Stephen King uyarlaması
1976 yılında Stephen King'in "Carrie" romanından uyarlanan film korku sinemasında adeta bir yeni bir dönemi başlattı. Carrie adındaki bir genç kız telekineziyle (beyin gücü) maddeleri hareket ettirebiliyordu. Yönetmen Brian De Palma Carrie'nin bu yeteneklerini -görsel şov amacıyla değil - onun karakterinin bir parçası olarak filminde kullandı. Ve King'in romanındaki karanlığı, taassubu tam dozunda yansıttı. De Palma'nın yaratıcılığına bir de Carrie'yi oynayan Sissy Spacek'in müthiş oyunu eklenince film unutulmaz oldu.
Bu nedenle yeni "Carrie"nin seyirciyle imtihanı oldukça zor. Aşması gereken birçok engel var. "Erkekler Ağlamaz" ( Boys Don't Cry) filmiyle rüştünü ispat etmiş yönetmen Kimberley Peirce bugünün Carrie'sini yaratabilmek için farklı bir yol izliyor. Mesela Carrie güçlerini tesadüfen keşfedip geliştiriyor. Son derece katı olan anne figürü yeni filmde kızını korumak isteyen bir anneye dönüşüyor.

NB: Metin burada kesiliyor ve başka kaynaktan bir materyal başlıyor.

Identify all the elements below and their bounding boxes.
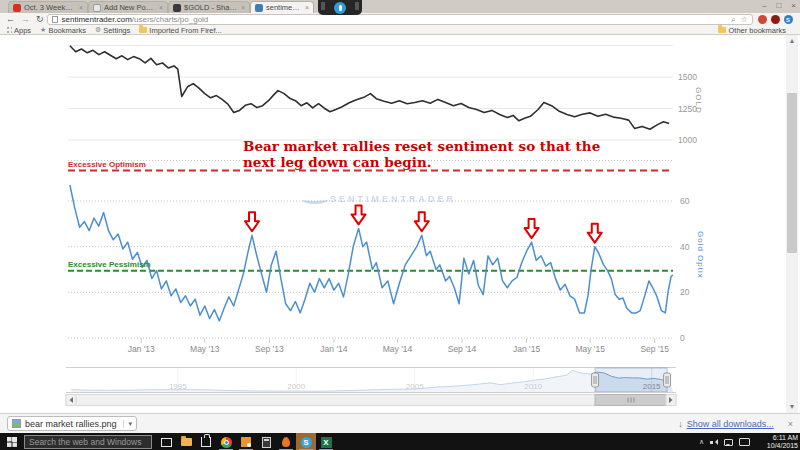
dark-red-extension-icon[interactable] xyxy=(771,15,780,24)
excessive-pessimism-label: Excessive Pessimism xyxy=(68,260,151,269)
x-axis-tick: Jan '13 xyxy=(128,344,155,354)
red-down-arrow xyxy=(525,219,539,238)
url-path: /users/charts/po_gold xyxy=(132,15,209,24)
recording-overlay[interactable] xyxy=(318,0,362,15)
overlay-right-handle xyxy=(355,2,359,10)
microphone-icon[interactable] xyxy=(334,2,346,14)
red-down-arrow xyxy=(588,224,602,243)
tab-title: $GOLD - SharpCharts Wo... xyxy=(184,3,238,12)
tab-favicon xyxy=(255,4,263,12)
tab-strip: Oct. 3 Weekend report | S×Add New Post -… xyxy=(0,0,800,13)
taskbar-chrome-icon[interactable] xyxy=(216,433,236,450)
tab-close-icon[interactable]: × xyxy=(159,4,163,11)
optix-axis-title: Gold Optix xyxy=(696,231,705,279)
system-tray: ∧ 6:11 AM 10/4/2015 xyxy=(699,433,798,450)
taskbar-task-view-icon[interactable] xyxy=(156,433,176,450)
maximize-button[interactable]: □ xyxy=(776,1,781,10)
scroll-up-icon[interactable]: ▲ xyxy=(786,35,798,47)
browser-tab[interactable]: Add New Post - Smart M...× xyxy=(88,1,168,13)
navigator-selection[interactable] xyxy=(595,368,667,392)
tab-close-icon[interactable]: × xyxy=(241,4,245,11)
keyboard-icon[interactable] xyxy=(739,438,750,446)
gold-axis-tick: 1000 xyxy=(678,135,697,145)
bookmark-item[interactable]: ★Bookmarks xyxy=(40,26,86,35)
browser-tab[interactable]: Oct. 3 Weekend report | S× xyxy=(8,1,88,13)
overlay-left-handle xyxy=(321,2,325,10)
tab-favicon xyxy=(13,4,21,12)
back-icon[interactable]: ← xyxy=(6,14,15,25)
bookmark-star-icon[interactable]: ☆ xyxy=(740,15,747,24)
clock-time: 6:11 AM xyxy=(756,434,798,442)
tab-title: Oct. 3 Weekend report | S xyxy=(24,3,76,12)
browser-window: Oct. 3 Weekend report | S×Add New Post -… xyxy=(0,0,800,450)
scrollbar-thumb[interactable] xyxy=(787,93,797,253)
taskbar-flame-app-icon[interactable] xyxy=(276,433,296,450)
browser-toolbar: ← → ↻ sentimentrader.com/users/charts/po… xyxy=(0,13,800,26)
navigator-scrollbar-track[interactable] xyxy=(66,395,676,406)
show-all-downloads-link[interactable]: Show all downloads... xyxy=(687,419,774,429)
bookmark-item[interactable]: Apps xyxy=(5,26,31,35)
tray-expand-icon[interactable]: ∧ xyxy=(699,438,704,446)
red-down-arrow xyxy=(352,205,366,224)
x-axis-tick: Jan '14 xyxy=(320,344,347,354)
taskbar-file-explorer-icon[interactable] xyxy=(176,433,196,450)
x-axis-tick: May '14 xyxy=(383,344,413,354)
red-circle-extension-icon[interactable] xyxy=(758,15,767,24)
page-icon xyxy=(52,16,58,23)
action-center-icon[interactable] xyxy=(724,439,733,446)
download-icon: ↓ xyxy=(678,419,683,429)
navigator-handle[interactable] xyxy=(664,373,671,387)
browser-tab[interactable]: $GOLD - SharpCharts Wo...× xyxy=(168,1,250,13)
navigator-handle[interactable] xyxy=(592,373,599,387)
bookmarks-bar: Apps★Bookmarks⚙SettingsImported From Fir… xyxy=(0,26,800,35)
excessive-optimism-label: Excessive Optimism xyxy=(68,160,146,169)
start-button[interactable] xyxy=(0,433,24,450)
x-axis-tick: Sep '14 xyxy=(448,344,477,354)
tab-close-icon[interactable]: × xyxy=(79,4,83,11)
address-bar[interactable]: sentimentrader.com/users/charts/po_gold … xyxy=(47,14,753,25)
downloaded-file-chip[interactable]: bear market rallies.png ▾ xyxy=(7,416,137,431)
gold-optix-chart[interactable]: 1500125010006040200Jan '13May '13Sep '13… xyxy=(0,35,800,413)
extensions-row: S xyxy=(758,15,793,24)
page-scrollbar[interactable]: ▲ ▼ xyxy=(786,35,798,413)
minimize-button[interactable]: ‒ xyxy=(762,1,766,10)
optix-axis-tick: 20 xyxy=(680,287,690,297)
speaker-icon[interactable] xyxy=(710,439,718,446)
close-button[interactable]: × xyxy=(791,1,796,10)
zoom-icon[interactable]: ⌕ xyxy=(731,15,735,25)
x-axis-tick: May '13 xyxy=(190,344,220,354)
taskbar-search-input[interactable]: Search the web and Windows xyxy=(24,435,152,449)
blue-s-extension-icon[interactable]: S xyxy=(784,15,793,24)
scroll-down-icon[interactable]: ▼ xyxy=(786,401,798,413)
page-content: 1500125010006040200Jan '13May '13Sep '13… xyxy=(0,35,800,413)
optix-axis-tick: 40 xyxy=(680,242,690,252)
watermark: SENTIMENTRADER xyxy=(302,194,456,204)
chart-annotation: Bear market rallies reset sentiment so t… xyxy=(243,138,623,170)
reload-icon[interactable]: ↻ xyxy=(36,14,44,25)
taskbar-clock[interactable]: 6:11 AM 10/4/2015 xyxy=(756,434,798,450)
forward-icon[interactable]: → xyxy=(21,14,30,25)
downloads-close-icon[interactable]: × xyxy=(788,419,793,429)
tab-title: Add New Post - Smart M... xyxy=(104,3,156,12)
taskbar-icons: SX xyxy=(156,433,336,450)
chevron-down-icon[interactable]: ▾ xyxy=(123,420,133,428)
taskbar-windows-store-icon[interactable] xyxy=(196,433,216,450)
downloads-bar: bear market rallies.png ▾ ↓ Show all dow… xyxy=(0,413,800,433)
taskbar-skype-icon[interactable]: S xyxy=(296,433,316,450)
taskbar-sticky-notes-icon[interactable] xyxy=(236,433,256,450)
bookmark-item[interactable]: ⚙Settings xyxy=(95,26,130,35)
other-bookmarks[interactable]: Other bookmarks xyxy=(718,26,786,35)
gold-axis-tick: 1500 xyxy=(678,72,697,82)
x-axis-tick: Sep '13 xyxy=(255,344,284,354)
browser-tab[interactable]: sentimenTrader - Gold Op...× xyxy=(250,1,314,13)
taskbar-calculator-icon[interactable] xyxy=(256,433,276,450)
url-host: sentimentrader.com xyxy=(62,15,132,24)
taskbar-excel-icon[interactable]: X xyxy=(316,433,336,450)
search-placeholder: Search the web and Windows xyxy=(29,437,141,447)
windows-logo-icon xyxy=(7,437,17,447)
bookmark-item[interactable]: Imported From Firef... xyxy=(139,26,222,35)
optix-axis-tick: 60 xyxy=(680,196,690,206)
tab-favicon xyxy=(173,4,181,12)
tab-favicon xyxy=(93,4,101,12)
tab-close-icon[interactable]: × xyxy=(305,4,309,11)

Ayrıca yönetmen Pierce gençlerin gözdesi sosyal medyadan iyi bir şekilde yararlanıyor. Carrie videosu bir anda internetin yıldızı oluveriyor.
İlki kült bir film
Buraya kadar her şey güzel fakat Stephen King'in kurduğu dünya maalesef bu filmde sizlere ömür. Dini baskılardan kaynaklı o gerilimli atmosfer bu filmde yok. Yeni nesil Carrie daha çok ruhunu şeytana satmış bir iblis hikayesi gibi duruyor. Oysa hikayenin özü bu değil. Özellikle de finaldeki anne-kız çatışması fazlasıyla "Şeytan" filmini andırıyor.
İlk filmdeki Carrie'yi Sissy Spacek oynadığı için yeni Carrie ChloGrace Moretz'in işi gerçekten zor. Anne Margaret'te ise Julianne Moore'u izlemek keyif verici. Uzun sözün kısası: ilki film kült olunca yeni nesil Carrie ağzıyla kuş tutsa yaranamıyor.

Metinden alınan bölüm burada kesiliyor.